Ice-Pick Unionism

Westbrook Pegler

Spartanburg Herald-Journal/May 1, 1940

New York, April 30.—This will be one more fill-in on George Scalise, the labor racketeer, after which these dispatches will let him stew in his own juice for a while.

It has been shown that the official list of the Building Service Employees’ International Union, of which he became president by the process of muscling in, is loaded with ex-convicts and that the bosom friend of Scalise during the time he was rehabilitating himself through altruistic service to the toilers at $20,000 a year and unlimited expenses was little Augie Carfano, alias Pisano, alias Little Aug, a well-known gunman and a conspicuous bubble in the criminal scum which drifts to the Miamis in the winter and to Sarasota in the summer. Little Aug was a close companion of Scalise during the time that William Green’s distinguished colleague was organizing the car washers’ and garage hands’ racket in Brooklyn, which was known as an ice-pick or razor blade union because it was noticed that the tires on cars which were parked in non-union garages came down of ice pick punctures in their tires and of razor slashes in their upholstery.

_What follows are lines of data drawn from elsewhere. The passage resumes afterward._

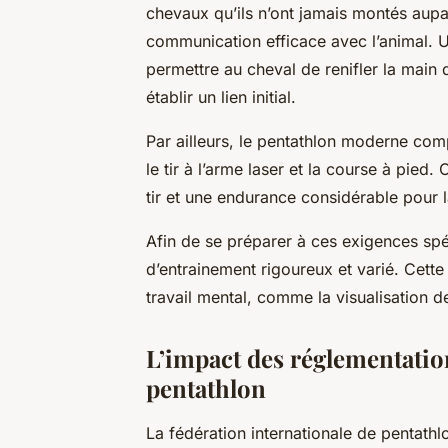
chevaux qu’ils n’ont jamais montés aupar
communication efficace avec l’animal.
permettre au cheval de renifler la main 
établir un lien initial.
Par ailleurs, le pentathlon moderne com
le tir à l’arme laser et la course à pie
tir et une endurance considérable pour 
Afin de se préparer à ces exigences spéc
d’entrainement rigoureux et varié. Cett
travail mental, comme la visualisation d
L’impact des réglementation
pentathlon
La fédération internationale de pentath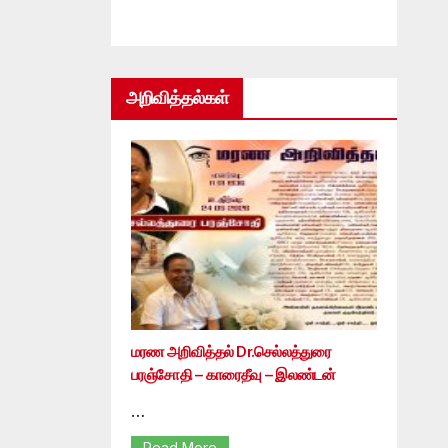
அறிவித்தல்கள்
மரண அறிவித்தல் Dr.செல்லத்துரை
பரஞ்சோதி – காரைதீவு – இலண்டன்
…
Read More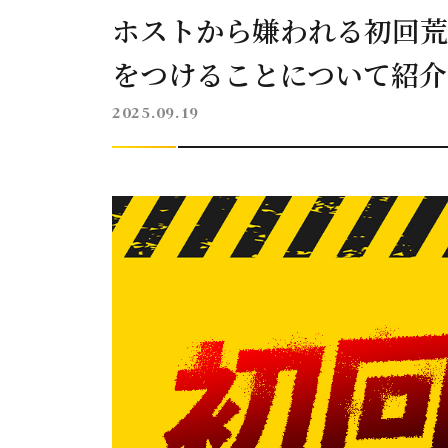
ホストから嫌われる初回荒
をつけることについて紹介
2025.09.19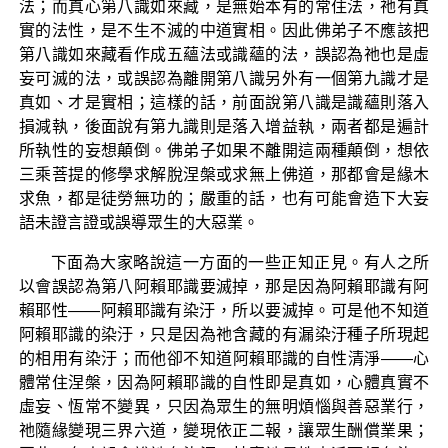
法；而真心第八識如來藏，是無始本有的常住法，祂有真
實的法性，是不生不滅的中道實相。因此佛弟子不應該把
第八識如來藏看作成五蘊法或識蘊的法，誤認為祂也是虛
妄可滅的法，或誤認為離開第八識另外有一個第九識才是
真如、才是實相；這樣的話，前面說第八識是識蘊則落入
損減執，後面說有第九識則是落入增益執，兩者都是遍計
所執性的妄想顛倒。佛弟子如果不離開這兩種顛倒，想依
三乘菩提的修學求解脫涅槃或求無上佛道，那都會是緣木
求魚，都是徒勞無功的；嚴重的話，也有可能會造下大妄
語未證言證或誤導眾生的大惡業。
下面為大家略說這一方面的一些正知正見。有人之所
以會誤認為第八阿賴耶識要滅掉，那是因為阿賴耶識有阿
賴耶性——阿賴耶識有染汙，所以要滅掉。可是他不知道
阿賴耶識的染汙，只是因為祂含藏的有漏染汙種子所現起
的相用有染汙；而他卻不知道阿賴耶識的自性清淨——心
體常住涅槃，因為阿賴耶識的自性即是真如，心體真實不
虛妄、恆常不變異，只因為眾生的無明煩惱與善惡業行，
祂隨緣變現三界六道，變現依正二報，讓眾生酬償業果；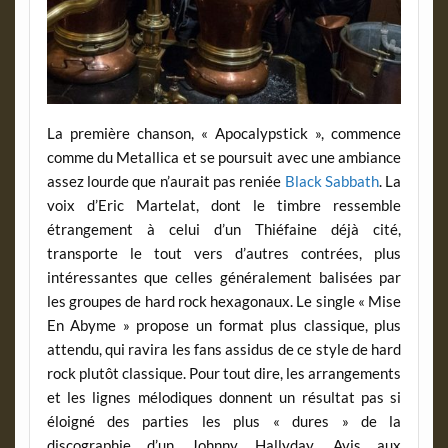
La première chanson, « Apocalypstick », commence
comme du Metallica et se poursuit avec une ambiance
assez lourde que n’aurait pas reniée
Black Sabbath
. La
voix d’Eric Martelat, dont le timbre ressemble
étrangement à celui d’un Thiéfaine déjà cité,
transporte le tout vers d’autres contrées, plus
intéressantes que celles généralement balisées par
les groupes de hard rock hexagonaux. Le single « Mise
En Abyme » propose un format plus classique, plus
attendu, qui ravira les fans assidus de ce style de hard
rock plutôt classique. Pour tout dire, les arrangements
et les lignes mélodiques donnent un résultat pas si
éloigné des parties les plus « dures » de la
discographie d’un Johnny Hallyday. Avis aux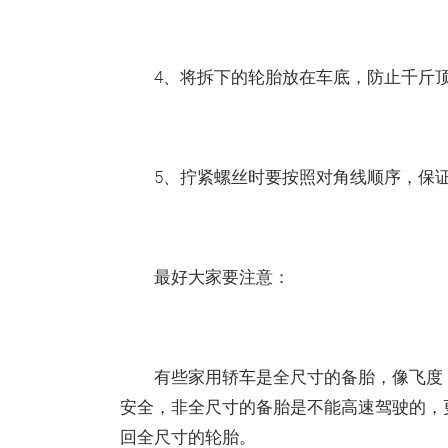
4、将拆下的轮胎放在车底，防止千斤顶
5、拧紧螺丝时要按照对角线顺序，保证
最好大家要注意：
有些家用轿车是全尺寸的备胎，像飞度，
安全，非全尺寸的备胎是不能高速驾驶的，
回全尺寸的轮胎。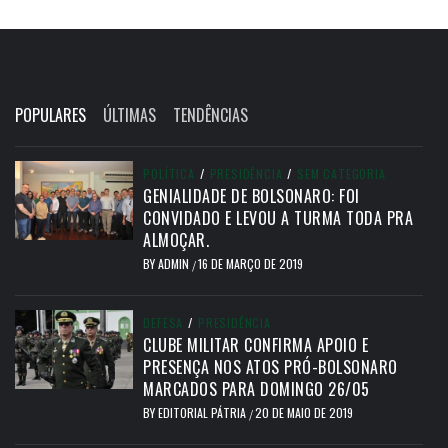
POPULARES
ÚLTIMAS
TENDÊNCIAS
POLÍTICA
/
PRESIDÊNCIA
/
SEM CATEGORIA
GENIALIDADE DE BOLSONARO: FOI
CONVIDADO E LEVOU A TURMA TODA PRA
ALMOÇAR.
BY
ADMIN
16 DE MARÇO DE 2019
/
DEFESA
/
PRESIDÊNCIA
CLUBE MILITAR CONFIRMA APOIO E
PRESENÇA NOS ATOS PRÓ-BOLSONARO
MARCADOS PARA DOMINGO 26/05
BY
EDITORIAL PÁTRIA
20 DE MAIO DE 2019
/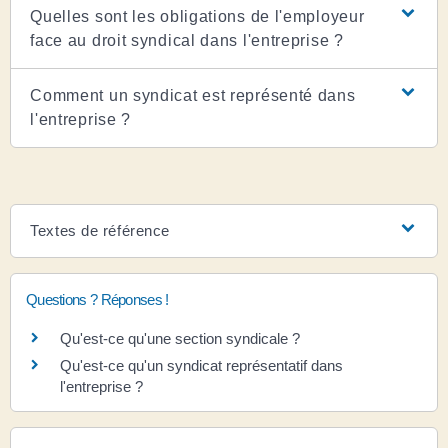
Quelles sont les obligations de l'employeur
face au droit syndical dans l'entreprise ?
Comment un syndicat est représenté dans
l'entreprise ?
Textes de référence
Questions ? Réponses !
Qu'est-ce qu'une section syndicale ?
Qu'est-ce qu'un syndicat représentatif dans
l'entreprise ?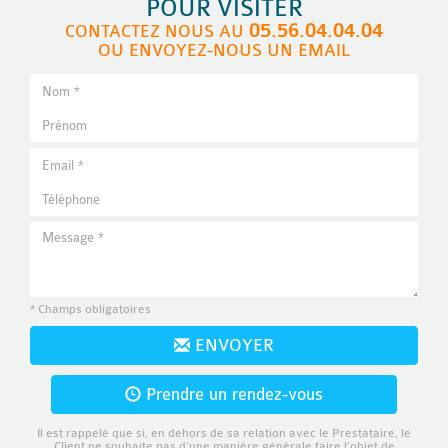
POUR VISITER
05.56.04.04.04
CONTACTEZ NOUS AU
OU ENVOYEZ-NOUS UN EMAIL
* Champs obligatoires
ENVOYER
Prendre un rendez-vous
Il est rappelé que si, en dehors de sa relation avec le Prestataire, le
Client ne souhaite pas d’une manière générale faire l’objet de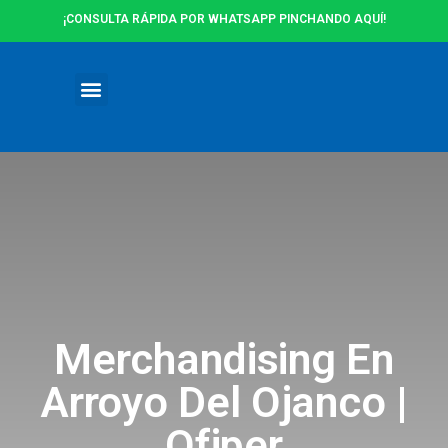
¡CONSULTA RÁPIDA POR WHATSAPP PINCHANDO AQUÍ!
Ofertas y Promociones
Merchandising En
Arroyo Del Ojanco |
Ofiper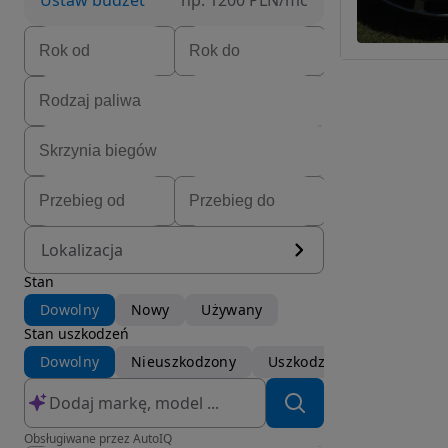
Ustaw budżet
np. 1200 PLN/mc
Lokalizacja
Stan
Dowolny
Nowy
Używany
Stan uszkodzeń
Dowolny
Nieuszkodzony
Uszkodzony
Obsługiwane przez AutoIQ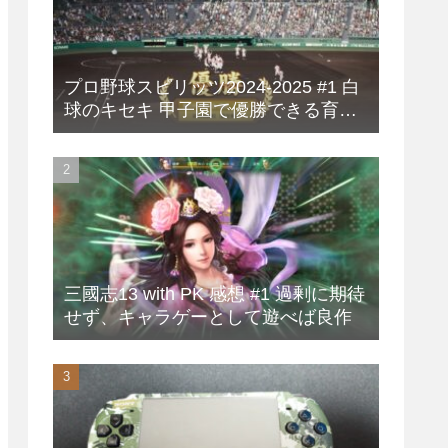
プロ野球スピリッツ2024-2025 #1 白
球のキセキ 甲子園で優勝できる育成
方法
三國志13 with PK 感想 #1 過剰に期待
せず、キャラゲーとして遊べば良作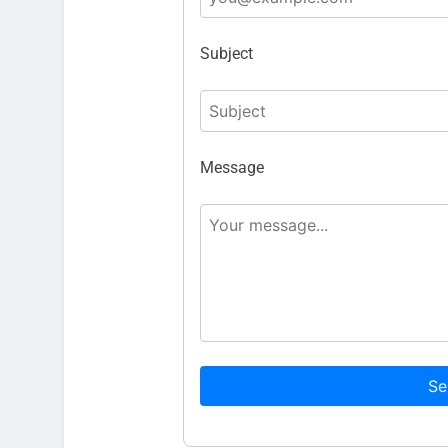
Subject
Message
Se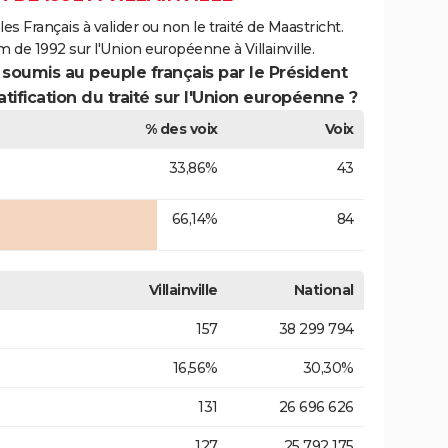
es Français à valider ou non le traité de Maastricht.
 de 1992 sur l'Union européenne à Villainville.
 soumis au peuple français par le Président
atification du traité sur l'Union européenne ?
% des voix
Voix
33,86%
43
66,14%
84
Villainville
National
157
38 299 794
16,56%
30,30%
131
26 696 626
127
25 792 175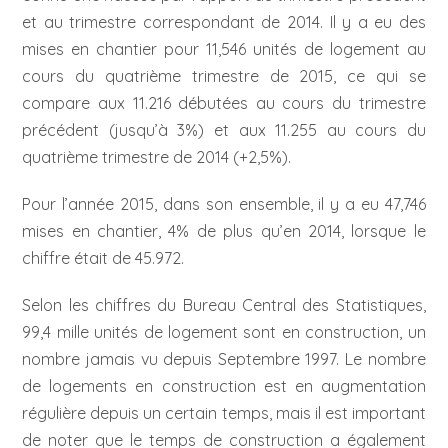
et au trimestre correspondant de 2014. Il y a eu des
mises en chantier pour 11,546 unités de logement au
cours du quatrième trimestre de 2015, ce qui se
compare aux 11.216 débutées au cours du trimestre
précédent (jusqu’à 3%) et aux 11.255 au cours du
quatrième trimestre de 2014 (+2,5%).
Pour l’année 2015, dans son ensemble, il y a eu 47,746
mises en chantier, 4% de plus qu’en 2014, lorsque le
chiffre était de 45.972.
Selon les chiffres du Bureau Central des Statistiques,
99,4 mille unités de logement sont en construction, un
nombre jamais vu depuis Septembre 1997. Le nombre
de logements en construction est en augmentation
régulière depuis un certain temps, mais il est important
de noter que le temps de construction a également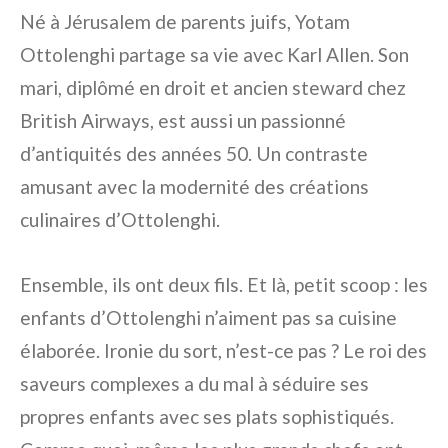
Né à Jérusalem de parents juifs, Yotam
Ottolenghi partage sa vie avec Karl Allen. Son
mari, diplômé en droit et ancien steward chez
British Airways, est aussi un passionné
d’antiquités des années 50. Un contraste
amusant avec la modernité des créations
culinaires d’Ottolenghi.
Ensemble, ils ont deux fils. Et là, petit scoop : les
enfants d’Ottolenghi n’aiment pas sa cuisine
élaborée. Ironie du sort, n’est-ce pas ? Le roi des
saveurs complexes a du mal à séduire ses
propres enfants avec ses plats sophistiqués.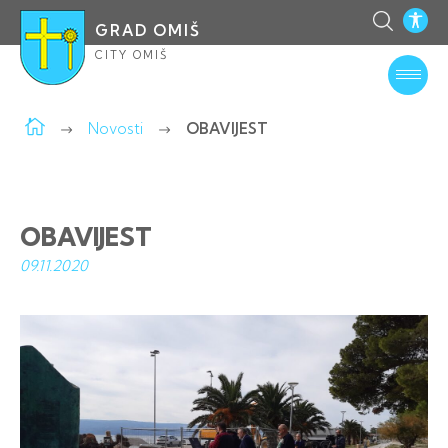
GRAD OMIŠ
CITY OMIŠ
Novosti
OBAVIJEST
OBAVIJEST
09.11.
2020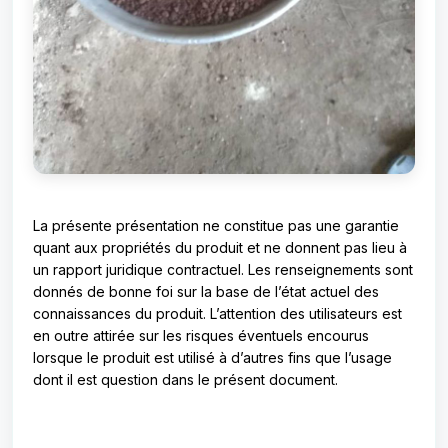
La présente présentation ne constitue pas une garantie
quant aux propriétés du produit et ne donnent pas lieu à
un rapport juridique contractuel. Les renseignements sont
donnés de bonne foi sur la base de l’état actuel des
connaissances du produit. L’attention des utilisateurs est
en outre attirée sur les risques éventuels encourus
lorsque le produit est utilisé à d’autres fins que l’usage
dont il est question dans le présent document.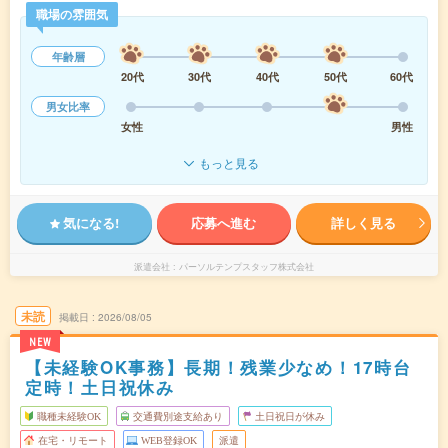
職場の雰囲気
年齢層
20代
30代
40代
50代
60代
男女比率
女性
男性
もっと見る
気になる!
応募へ進む
詳しく見る
派遣会社
パーソルテンプスタッフ株式会社
未読
掲載日
2026/08/05
NEW
【未経験OK事務】長期！残業少なめ！17時台
定時！土日祝休み
職種未経験OK
交通費別途支給あり
土日祝日が休み
在宅・リモート
WEB登録OK
派遣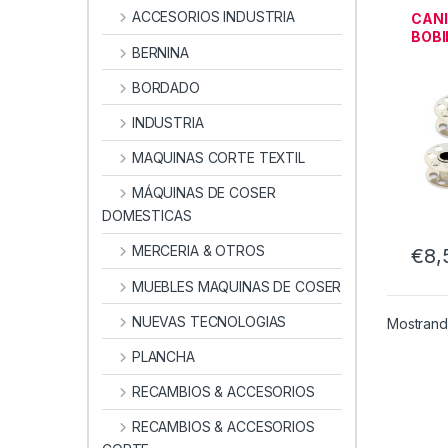
BERNI
ACCESORIOS INDUSTRIA
CANI
BOBI
BERNINA
BER
BORDADO
INDUSTRIA
MAQUINAS CORTE TEXTIL
MÁQUINAS DE COSER
DOMESTICAS
MERCERIA & OTROS
€
8,
MUEBLES MAQUINAS DE COSER
NUEVAS TECNOLOGIAS
Mostrando
PLANCHA
RECAMBIOS & ACCESORIOS
RECAMBIOS & ACCESORIOS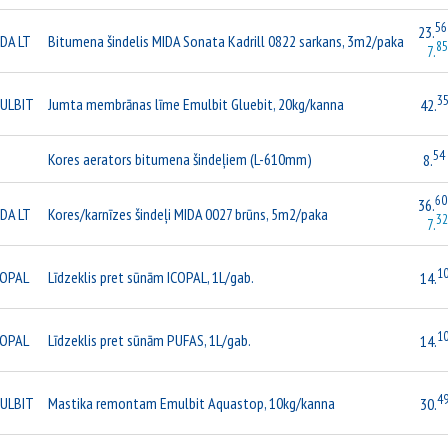
56
23.
DA LT
Bitumena šindelis MIDA Sonata Kadrill 0822 sarkans, 3m2/paka
85
7.
3
ULBIT
Jumta membrānas līme Emulbit Gluebit, 20kg/kanna
42.
54
Kores aerators bitumena šindeļiem (L-610mm)
8.
60
36.
DA LT
Kores/karnīzes šindeļi MIDA 0027 brūns, 5m2/paka
32
7.
1
COPAL
Līdzeklis pret sūnām ICOPAL, 1L/gab.
14.
1
COPAL
Līdzeklis pret sūnām PUFAS, 1L/gab.
14.
4
ULBIT
Mastika remontam Emulbit Aquastop, 10kg/kanna
30.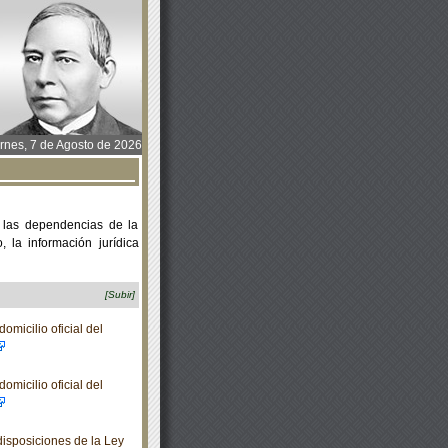
rnes, 7 de Agosto de 2026
 las dependencias de la
 la información jurídica
[Subir]
micilio oficial del
micilio oficial del
isposiciones de la Ley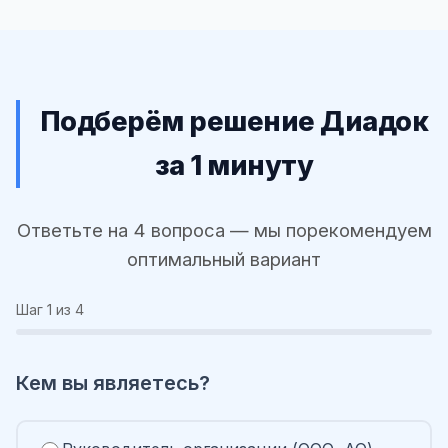
Подберём решение Диадок
за 1 минуту
Ответьте на 4 вопроса — мы порекомендуем
оптимальный вариант
Шаг
1
из 4
Кем вы являетесь?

Against this background consider now an announcement published on page 14 of The Building Service Employee, the official publication of the union, in the issue of January last.

The announcement said that the union had now acquired its own detective agency, “namely, Special Officers’ ad Guards’ Union Service, Inc.; license No. 3256,” as a subsidiary of the Special Officers’ and Guards’ local, No. 177. The possibilities for crime should not need detailed explanation when it is considered that this agency was to occupy a status subordinate to the international under the presidency of Mr. Scalise.

Building service employees include not only bellhops and chambermaids who might have access to the papers and possessions of hotel guests, but the guards and doormen of apartment buildings, who can exclude or admit unauthorized persons above stairs, who have access to the passkeys of apartments and who are in position to know when tenants are home and when they are out. The purposes of the detective agency are not announced in The Building Service Employee but the avowed purposes are unimportant by comparison with the possibilities which would suggest themselves to the lively imagination of those executives who prepared themselves for the labor movement in various prisons.

The Building Service Employee, published at the expense of the union members, most of whom were muscled into the fold and none of whom ever cast a vote on the presidency, is nominally a members’ journal but actually a horn for the personal ballyhoo of Mr. Scalise and a few subordinate officers. Mr. Scalise’s picture adorns the editorial page, with a message from him to those who, willingly or otherwise, were paying his salary and expenses, but the new year spirit bubbled up in a beautiful extra tribute to Mr. George Scalise under the signature of Mr. George Cammarata, secretary-treasurer of Local 32-E.

These dispatches regret to say that they have no background on Mr. Cammarata, and, not knowing how he came into the labor movement or anything about his previous activities, cannot suggest whether he was being naïve or what in writing as follows:

“It is a pleasure as well as a privilege to devote part of this page to our parent body and to our general president, Mr. George Scalise. There are few locals which take time enough off to tell the membership anything about their governing bodies and the men who are directly responsible for the strength and solidarity of their unions. Probably the reason why some of the officers of the locals don’t take time off to talk about their parent bodies is because they are ashamed of the men who are at the head. But we are particularly proud of our general president, Mr. George Scalise. He is a grand person and a militant leader. We are especially proud to have him as a member of our local. That is an honor no one can take away from us. We consider ourselves lucky to have such a man as Mr. Scalise head our international, because he is a darned good man for the job and a swell guy.”

In a few days these dispatches will return to the subject of labor with a capital L. But in the meantime it is the hope of your correspondent to throw a change of pace.